Mit Mads Mikkelsen, Thomas Bo Larsen. Von Thomas Vinterberg, der nach Lars von Trier bekannteste Regisseur Dänemarks und Regisseur des sehr, sehr guten "Das Fest", dem vielleicht besten Dogma95 Film überhaupt.
Es geht um Lucas, einen Kindergärtner/Erzieher für Kindergartenkinder, der in große Probleme kommt, als ein kleines Mädchen behauptet, von ihm "angefasst" worden zu sein. Der Trailer ist relativ eindeutig darin, dass Lucas unschuldig ist, während die Eltern, ja die ganze Stadt eine Hetzjagt nach dem vermeintlichen Kinderschänder veranstalten, den sie für eindeutig schuldig halten. Denn warum sollte das Mädchen lügen? - Lief im Frühsommer in Cannes und erhielt da gemischte, aber überwiegend positive Kritiken und insgesamt drei Preise. Mads Mikkelsen erhielt den Preis als bester Darsteller.

Trailer @ YouTube (Dänisch mit engl. UT)

Mikkelsen ist es dann auch, der den Film bzw. erstmal nur den Trailer interessant macht. Gewagte, aber sehr spannende Geschichte. Sieht ziemlich gut aus, hat aber noch keinen D-Starttermin.
 

Envincar

der mecKercheF
brisantes Thema und zeigt wie schnell man das Leben eines Menschen ruinieren kann und Mikkelsen ist immer ein Blick wert. Ins Kino wird er mich allerdings nicht ziehen.
 

Jay

hauptsache bereits gesehen
Teammitglied
Diese Woche startet ein neues Drama mit Mads Mikkelsen, in dem er als unschuldiger (?) Lehrer bezichtigt wird, die Tochter seines Freundes angefasst zu haben. Anscheinend eine Lüge, die eine ganze Kleinstadt gegen ihn und sein verzweifelte Familie aufbringt. IMDB sagt 8.4/10 bei 5000+ Stimmen.

Trailer: Die Jagd
 

Jay

hauptsache bereits gesehen
Teammitglied
(deswegen hab ich dieses Topic heut eröffnet, allerdings nur unter Kommende Filme gesucht; stand bei Trailer?)
 

Diego de la Vega

Not Yet Rated
Wenn man sich an ein so schwieriges Thema wie Kindesmissbrauch wagt, besteht ja immer schnell die Gefahr, sich an diesem zu verheben, und in die eine oder andere - zum Beispiel dem Thema nicht gerecht werdende oder gar schadende - Richtung abzugleiten. Aber Regisseur Thomas Vinterberg gelingt hier tatsächlich das Kunststück, und geht das hoch sensible Thema an, und inszeniert ebenso sensibel und auf den Punkt. Er nutzt dabei das Thema voll aus, ohne in die Gefahr einer unrealistisch erscheinenden Überspitzung abzurutschen.

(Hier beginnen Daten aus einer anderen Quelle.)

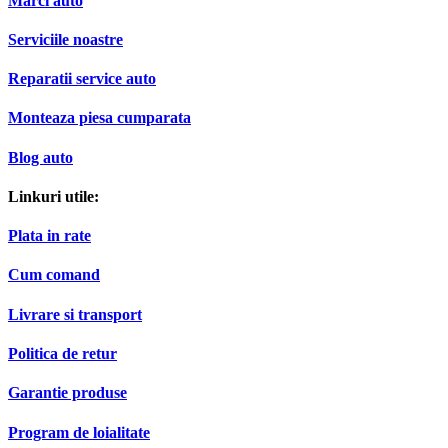
Serviciile noastre
Reparatii service auto
Monteaza piesa cumparata
Blog auto
Linkuri utile:
Plata in rate
Cum comand
Livrare si transport
Politica de retur
Garantie produse
Program de loialitate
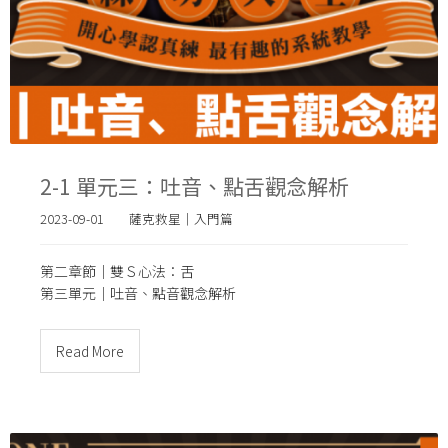
2-1 單元三：吐音、點舌觀念解析
2023-09-01
薩克救星｜入門篇
第二章節｜雙Ｓ心法：舌
第三單元｜
吐音、點音觀念解析
Read More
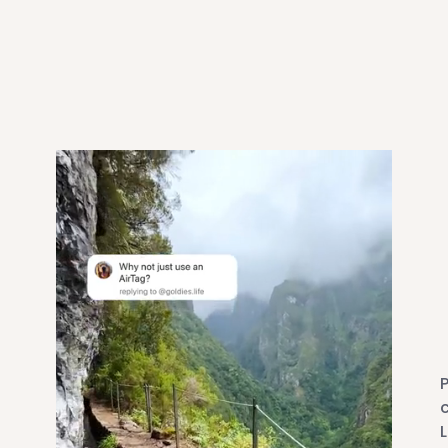
P
c
L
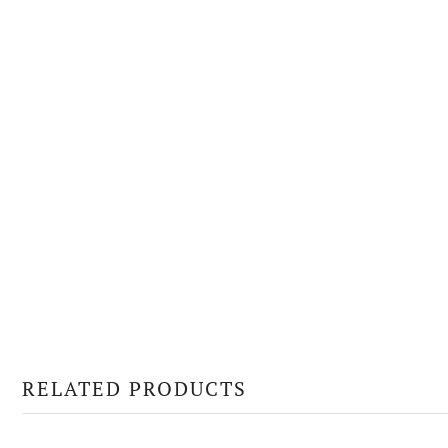
RELATED PRODUCTS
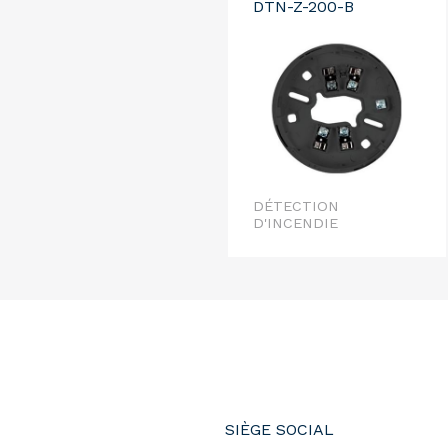
DTN-Z-200-B
DÉTECTION
D'INCENDIE
SIÈGE SOCIAL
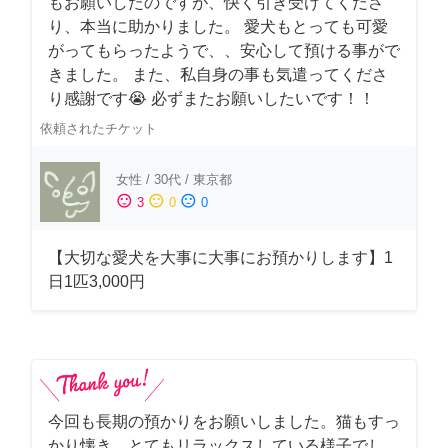
もお願いしたのですが、快く引き受けてくださ
り、本当に助かりました。 愛犬もとっても可愛
がってもらったようで、、安心して預ける事がで
きました。 また、私自身の事も気遣ってくださ
り感謝です😭 必ずまたお願いしたいです！！
依頼されたチケット
女性
/
30代
/
東京都
sentiment_satisfied
sentiment_neutral
sentiment_dissatisfied
3
0
0
【大切な愛犬を大事に大事にお預かりします】1
日1匹3,000円
今回も長期の預かりをお願いしました。猫もすっ
かり懐き、とてもリラックスしている様子でし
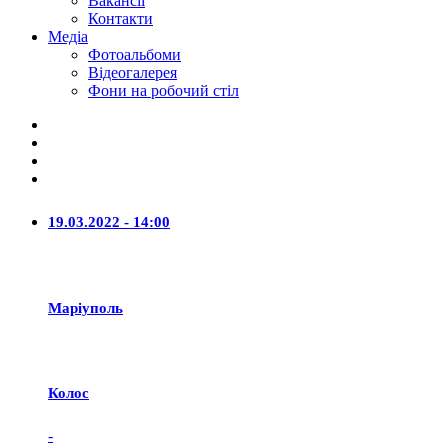
Вакансії
Контакти
Медіа
Фотоальбоми
Відеогалерея
Фони на робочий стіл
19.03.2022 - 14:00
Маріуполь
Колос
-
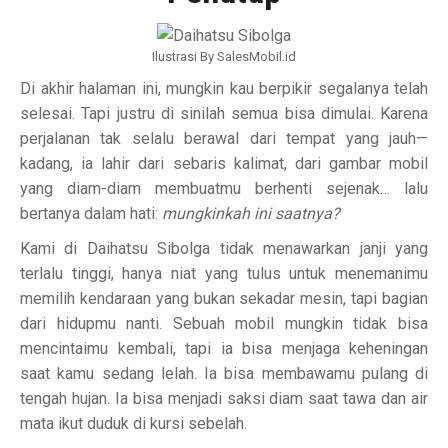
Ilustrasi By SalesMobil.id
Di akhir halaman ini, mungkin kau berpikir segalanya telah
selesai. Tapi justru di sinilah semua bisa dimulai. Karena
perjalanan tak selalu berawal dari tempat yang jauh—
kadang, ia lahir dari sebaris kalimat, dari gambar mobil
yang diam-diam membuatmu berhenti sejenak… lalu
bertanya dalam hati:
mungkinkah ini saatnya?
Kami di Daihatsu Sibolga tidak menawarkan janji yang
terlalu tinggi, hanya niat yang tulus untuk menemanimu
memilih kendaraan yang bukan sekadar mesin, tapi bagian
dari hidupmu nanti. Sebuah mobil mungkin tidak bisa
mencintaimu kembali, tapi ia bisa menjaga keheningan
saat kamu sedang lelah. Ia bisa membawamu pulang di
tengah hujan. Ia bisa menjadi saksi diam saat tawa dan air
mata ikut duduk di kursi sebelah.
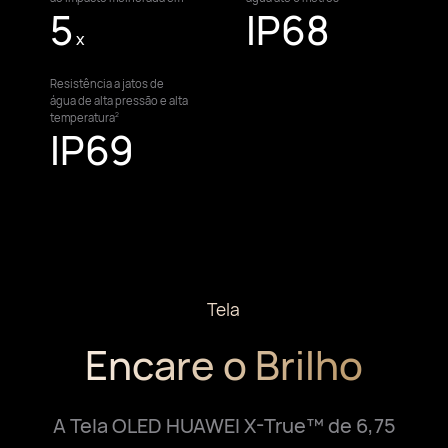
5
IP68
x
Resistência a jatos de
água de alta pressão e alta
temperatura
2
IP69
Tela
Encare o Brilho
A Tela OLED HUAWEI X-True™ de 6,75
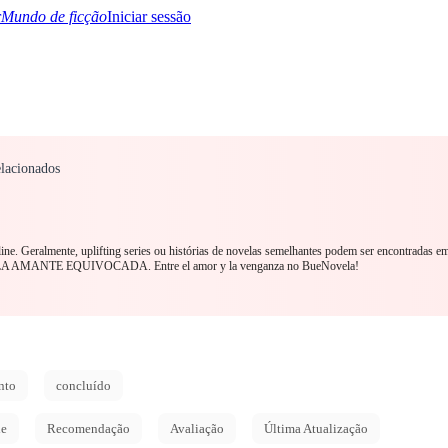
Mundo de ficção
Iniciar sessão
elacionados
TQ+
YA/TEEN
Paranormal
Mistério/Thriller
Oriental
Jogos
História
MM R
nline. Geralmente, uplifting series ou histórias de novelas semelhantes podem ser encontradas e
 com LA AMANTE EQUIVOCADA. Entre el amor y la venganza no BueNovela!
nto
concluído
de
Recomendação
Avaliação
Última Atualização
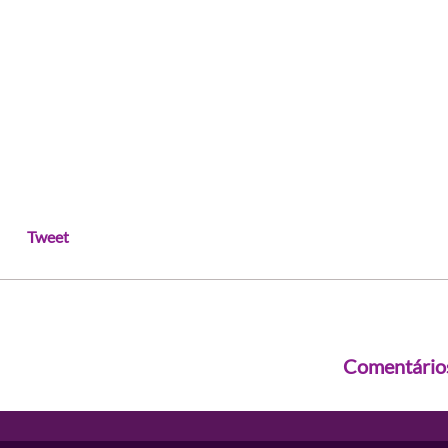
Tweet
Comentário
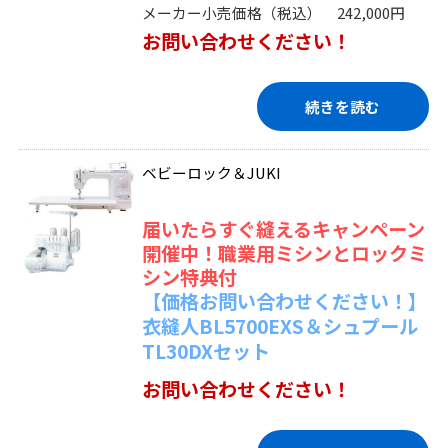
メーカー小売価格（税込） 242,000円
お問い合わせください！
続きを読む
ベビーロック＆JUKI
届いたらすぐ縫えるキャンペーン
開催中！職業用ミシンとロックミ
シン特典付
【価格お問い合わせください！】
衣縫人BL5700EXS＆シュプール
TL30DXセット
お問い合わせください！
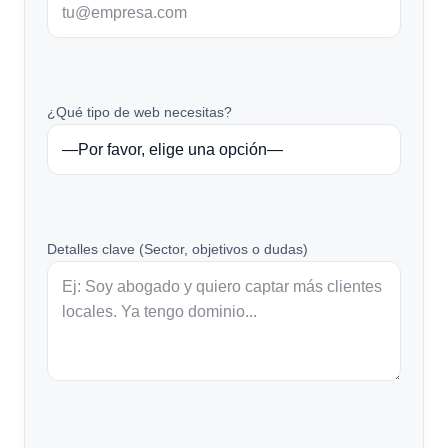
¿Qué tipo de web necesitas?
Detalles clave (Sector, objetivos o dudas)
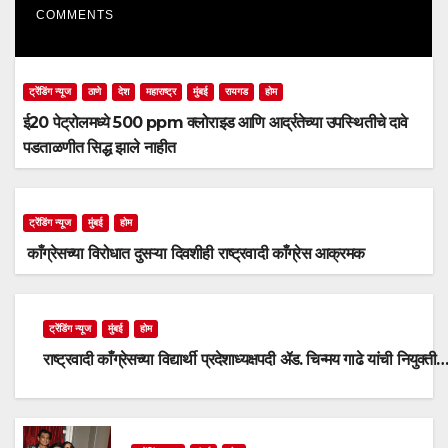
COMMENTS
ट्रेंडिंग न्यूज
ठाणे
देश
महाराष्ट्र
मुंबई
रायगड
होम
ई20 पेट्रोलमध्ये 500 ppm क्लोराइड आणि आर्द्रतेच्या उपस्थितीचे दावे
पडताळणीत सिद्ध झाले नाहीत
ट्रेंडिंग न्यूज
मुंबई
होम
काँग्रेसच्या विरोधात दुसऱ्या दिवशीही राष्ट्रवादी काँग्रेस आक्रमक
ट्रेंडिंग न्यूज
मुंबई
होम
राष्ट्रवादी काँग्रेसच्या विद्यार्थी प्रदेशाध्यक्षपदी ॲड. चिन्मय गाढे यांची नियुक्ती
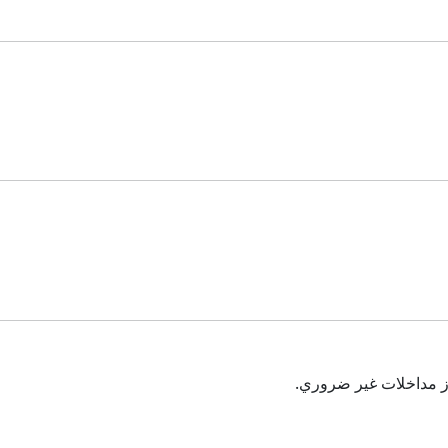
ز مداخلات غير ضروري.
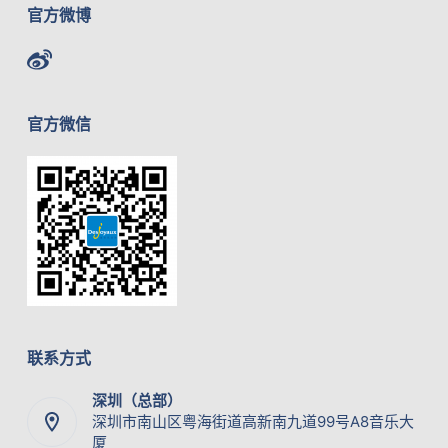
官方微博
官方微信
联系方式
深圳（总部）
深圳市南山区粤海街道高新南九道99号A8音乐大
厦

Ist ein Stein erst mal im Rollen, kann man ihn halt nicht mehr aufhalten. Oder so ähnlich. So kann man wohl mit Fug und Recht behaupten, bewahrheitet sich diese grob zitierte Volksweisheit in "Die Jagd".
Ab hier womöglich Spoiler, je nach dem wie viel man bereits vom Film weiß. Wer den Trailer kennt, kann aber eigentlich weiter lesen.

Wie sich alles zuspitzt, und man als Zuschauer die Hände über dem Kopf zusammen schlägt, weil der erste Typ (Psychologe?) die wirklich vollkommen falschen Fragen stellt, und dem vorgeblichen Opfer so noch Worte und vor allem Fachwissen in den Mund legt. Zudem Elternteile und Dorfbewohner, die unverzeihliche Fehler begehen, und scheinbar wollen, dass die Tat stattgefunden hat. Es muss so gewesen sein, und eigentlich haben es alle gewusst, was für ein krankes Schwein da in ihrer Mitte wohnt und mit den Kindern Gott weiß was treibt. Paranoia und Hysterie, und ab zu den Fackeln, Mistgabeln und natürlich Jagdgewehren.

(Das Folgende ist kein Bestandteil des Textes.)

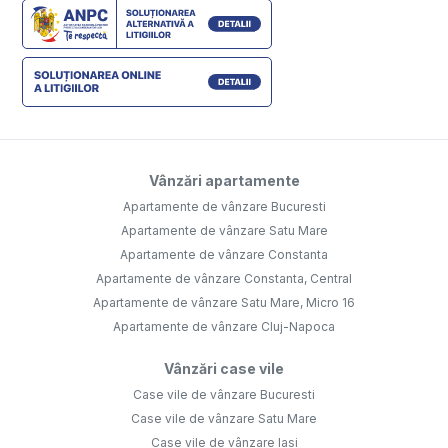
Vânzări apartamente
Apartamente de vânzare Bucuresti
Apartamente de vânzare Satu Mare
Apartamente de vânzare Constanta
Apartamente de vânzare Constanta, Central
Apartamente de vânzare Satu Mare, Micro 16
Apartamente de vânzare Cluj-Napoca
Vânzări case vile
Case vile de vânzare Bucuresti
Case vile de vânzare Satu Mare
Case vile de vânzare Iasi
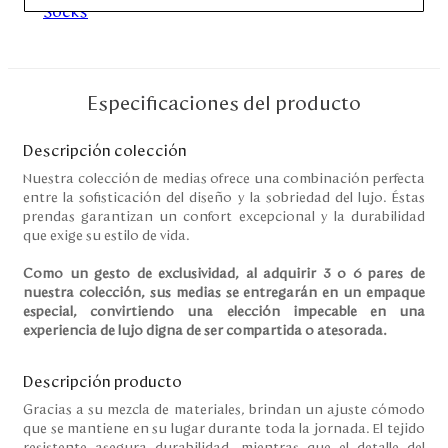
Disney
Mi cuenta
Especificaciones del producto
Blog
Descripción colección
Nuestra colección de medias ofrece una combinación perfecta
Servicio al cliente
entre la sofisticación del diseño y la sobriedad del lujo. Éstas
prendas garantizan un confort excepcional y la durabilidad
que exige su estilo de vida.
Nuestras Tiendas
Como un gesto de exclusividad, al adquirir 3 o 6 pares de
nuestra colección, sus medias se entregarán en un empaque
Colombia
especial, convirtiendo una elección impecable en una
experiencia de lujo digna de ser compartida o atesorada.
Costa Rica
Panamá
USA
Descripción producto
Venezuela
Gracias a su mezcla de materiales, brindan un ajuste cómodo
que se mantiene en su lugar durante toda la jornada. El tejido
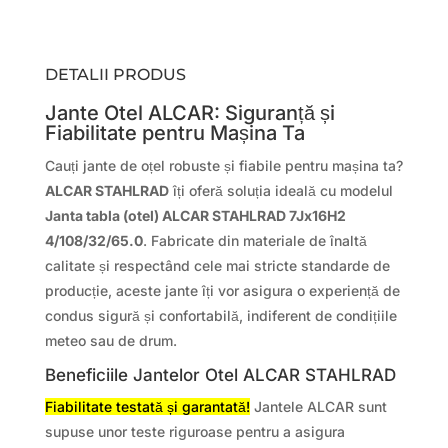
DETALII PRODUS
Jante Otel ALCAR: Siguranță și
Fiabilitate pentru Mașina Ta
Cauți jante de oțel robuste și fiabile pentru mașina ta?
ALCAR STAHLRAD
îți oferă soluția ideală cu modelul
Janta tabla (otel) ALCAR STAHLRAD 7Jx16H2
4/108/32/65.0
. Fabricate din materiale de înaltă
calitate și respectând cele mai stricte standarde de
producție, aceste jante îți vor asigura o experiență de
condus sigură și confortabilă, indiferent de condițiile
meteo sau de drum.
Beneficiile Jantelor Otel ALCAR STAHLRAD
Fiabilitate testată și garantată!
Jantele ALCAR sunt
supuse unor teste riguroase pentru a asigura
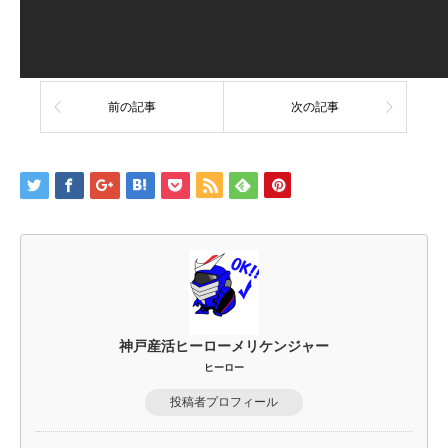
前の記事
次の記事
神戸産活ヒーローメリケンジャー
ヒーロー
投稿者プロフィール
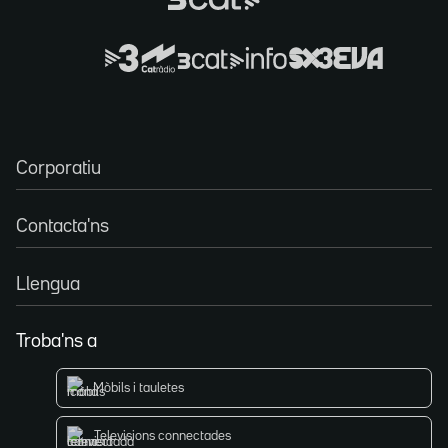
Corporatiu
Contacta'ns
Llengua
Troba'ns a
Mòbils i tauletes
Televisions connectades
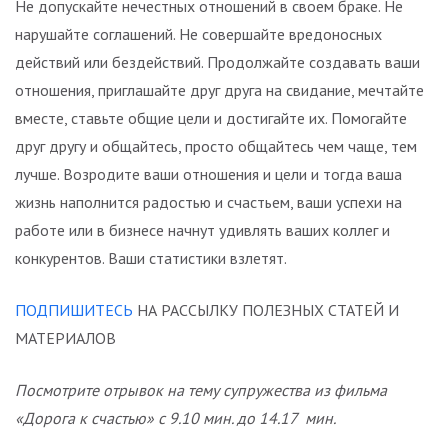
Не допускайте нечестных отношений в своем браке. Не
нарушайте соглашений. Не совершайте вредоносных
действий или бездействий. Продолжайте создавать ваши
отношения, приглашайте друг друга на свидание, мечтайте
вместе, ставьте общие цели и достигайте их. Помогайте
друг другу и общайтесь, просто общайтесь чем чаще, тем
лучше. Возродите ваши отношения и цели и тогда ваша
жизнь наполнится радостью и счастьем, ваши успехи на
работе или в бизнесе начнут удивлять ваших коллег и
конкурентов. Ваши статистики взлетят.
ПОДПИШИТЕСЬ
НА РАССЫЛКУ ПОЛЕЗНЫХ СТАТЕЙ И
МАТЕРИАЛОВ
Посмотрите отрывок на тему супружества из фильма
«Дорога к счастью» с 9.10 мин. до 14.17 мин.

Und (die eigenen) Kinder lügen ja nicht. Haben sie noch nie, und werden sie nie. Wie paranoid und dumm sich die Menschen dort verhalten, schlägt dem sprichwörtlichem Fass den Boden aus. Aber leider erscheint dies sehr realitätsnah, und man glaubt es würde so tatsächlich ablaufen. Menschen (vor allem in Gruppen) sind so. Auch wenn man es nicht fassen mag.
Erschütternd authentisches Kino, was uns Regisseur Thomas Vinterberg da vor dem Latz knallt. Ich mochte ja schon dessen "Dear Wendy", aber der hier ist noch ne Spur stärker. Gesellt sich (wenn auch merklich anders) auf Augenhöhe mit Vinterbergs "Das Fest".

Zudem hat der Film ein sehr gutes Drehbuch, und Darsteller die es mit Leben zu füllen wissen. Mads Mikkelsen brilliert einmal mehr, und zeigt zu welcher Klasse an Schauspielern er gehört. Aber auch die restlichen Dorfbewohner und Freunde, ja selbst die Kinder geben ihr bestes, und lassen das Gesehene real werden.

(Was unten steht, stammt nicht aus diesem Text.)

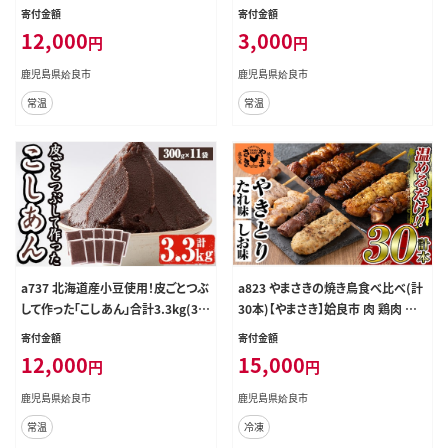
姶良市 国産 鹿児島県産 長期熟成
房】姶良市 国産 鹿児島県産 長期熟
寄付金額
寄付金額
紅はるか ほしいも 干しいも 干し芋
成 紅はるか ほしいも さつまいも サ
12,000
3,000
円
円
焼芋 焼き芋 着色料・保存料不使用
ツマイモ 焼芋 焼き芋 着色料・保存
無添加 スイーツ おやつ 常温 常温保
料不使用 無添加 スイーツ おやつ 常
鹿児島県姶良市
鹿児島県姶良市
存 規格外
温 常温保存
常温
常温
a737 北海道産小豆使用！皮ごとつぶ
a823 やまさきの焼き鳥食べ比べ(計
して作った「こしあん」合計3.3kg(30
30本)【やまさき】姶良市 肉 鶏肉 鳥
0g×11袋入り)【蒲生農産加工】姶良
肉 焼鳥 たれ タレ 塩 しお もも 皮 と
寄付金額
寄付金額
市 餡子 あんこ
り皮 ぼんじり しそつくね せせり 小肉
12,000
15,000
円
円
豚 砂ずり 食べ比べ 冷凍 小分け パッ
ク 加工品 調理済 総菜 おかず バー
鹿児島県姶良市
鹿児島県姶良市
ベキュー
常温
冷凍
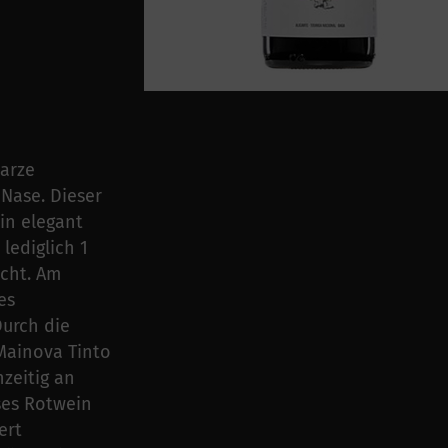
warze
Nase. Dieser
in elegant
lediglich 1
acht. Am
es
Durch die
Mainova Tinto
zeitig an
eses Rotwein
ert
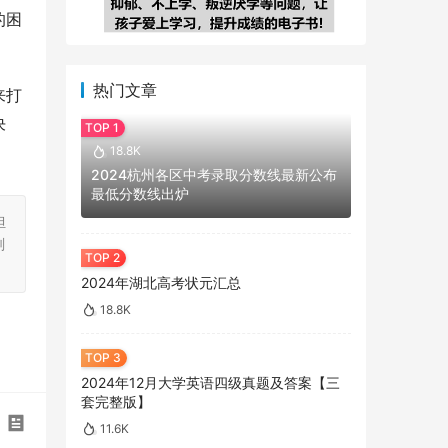
的困
热门文章
来打
决
18.8K
2024杭州各区中考录取分数线最新公布
最低分数线出炉
担
刻
2024年湖北高考状元汇总
18.8K
2024年12月大学英语四级真题及答案【三
套完整版】
11.6K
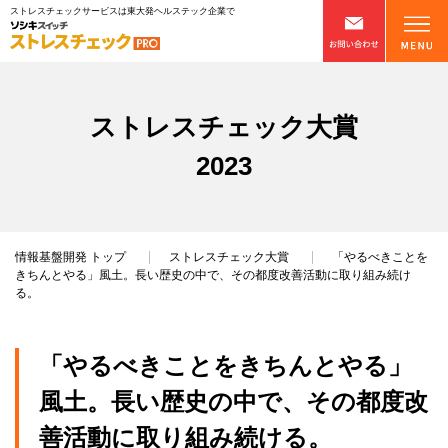
ストレスチェックサービスは東大発ヘルステック企業で
ストレスチェック大賞
2023
情報基盤開発
トップ
ストレスチェック大賞
「やるべきことを
きちんとやる」風土。長い歴史の中で、その都度改善活動に取り組み続け
る。
「やるべきことをきちんとやる」
風土。長い歴史の中で、その都度改
善活動に取り組み続ける。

Ein erschreckendes Drama über Zwangsstörungen, Pädophilie, Vertrauen, Beschuldigungen, HexenPädophilenjagd und Eskalation und auch über Lügen und fehlgeleitet Liebe, welches den Zuschauer mit Ohnmacht und Fassungslosigkeit zurück lässt. Schon jetzt ein Jahreshighlight, mit nur marginalen Macken.
9/10
 

Presko

Don Quijote des Forums
Ist schon länger auf meiner Liste und nach Deiner Kritik, Diego, steht er jetzt recht weit oben.
 

Presko

Don Quijote des Forums
Endlich gesehen und erst mal enttäuscht. Ich muss vielleicht dazu sagen, dass ich Kindertagesstätten selbst gearbeitet habe. Kenne einige reale Fälle und in meiner Arbeit mit Behinderten ist unserem Team auch schon mal eine Anzeige gemacht worden, zum Glück nicht gegen mich, was man aber die ersten Monate über gar nicht weiss.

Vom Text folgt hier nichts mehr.